*WORK REQUEST:* Copy each line of the data that has "National" in it.

[Transcribed page contents]
━━━━━━━━━━━━━━━━

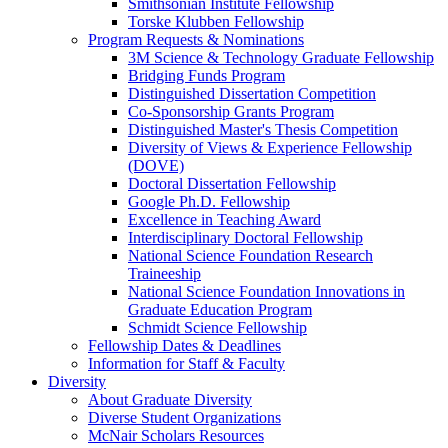
Smithsonian Institute Fellowship
Torske Klubben Fellowship
Program Requests & Nominations
3M Science & Technology Graduate Fellowship
Bridging Funds Program
Distinguished Dissertation Competition
Co-Sponsorship Grants Program
Distinguished Master's Thesis Competition
Diversity of Views & Experience Fellowship
(DOVE)
Doctoral Dissertation Fellowship
Google Ph.D. Fellowship
Excellence in Teaching Award
Interdisciplinary Doctoral Fellowship
National Science Foundation Research
Traineeship
National Science Foundation Innovations in
Graduate Education Program
Schmidt Science Fellowship
Fellowship Dates & Deadlines
Information for Staff & Faculty
Diversity
About Graduate Diversity
Diverse Student Organizations
McNair Scholars Resources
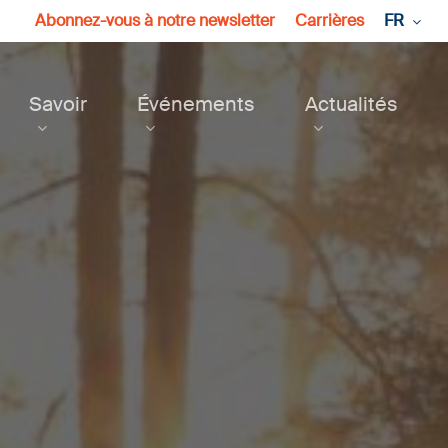
Abonnez-vous à notre newsletter
Carrières
FR
Savoir
Événements
Actualités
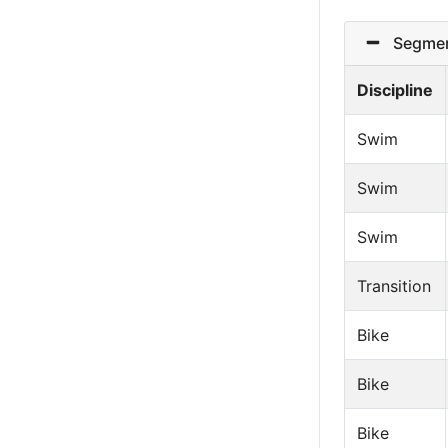
Segmen
Discipline
Swim
Swim
Swim
Transition
Bike
Bike
Bike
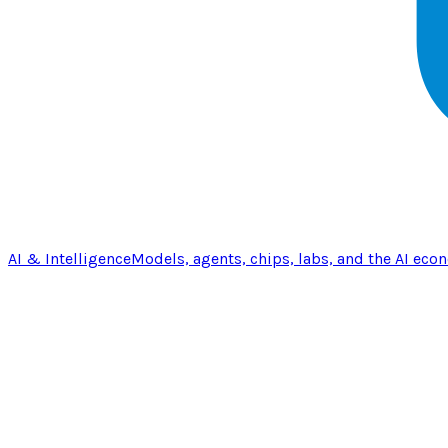
AI & Intelligence
Models, agents, chips, labs, and the AI eco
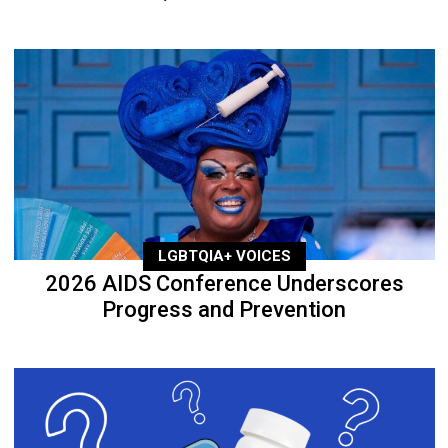
LGBTQIA+ VOICES
2026 AIDS Conference Underscores
Progress and Prevention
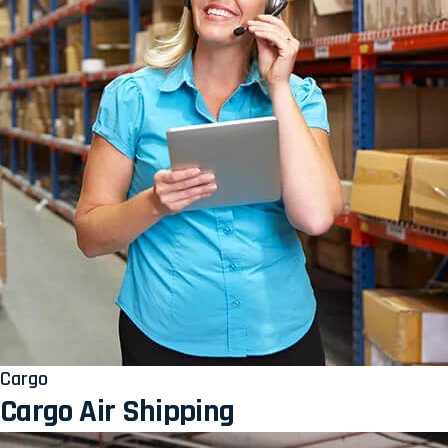
Cargo
Cargo Air Shipping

━━━━━━━━━━━━━━━━

*RESPONSE AREA:*
National Science Foundation Research
National Science Foundation Innovations in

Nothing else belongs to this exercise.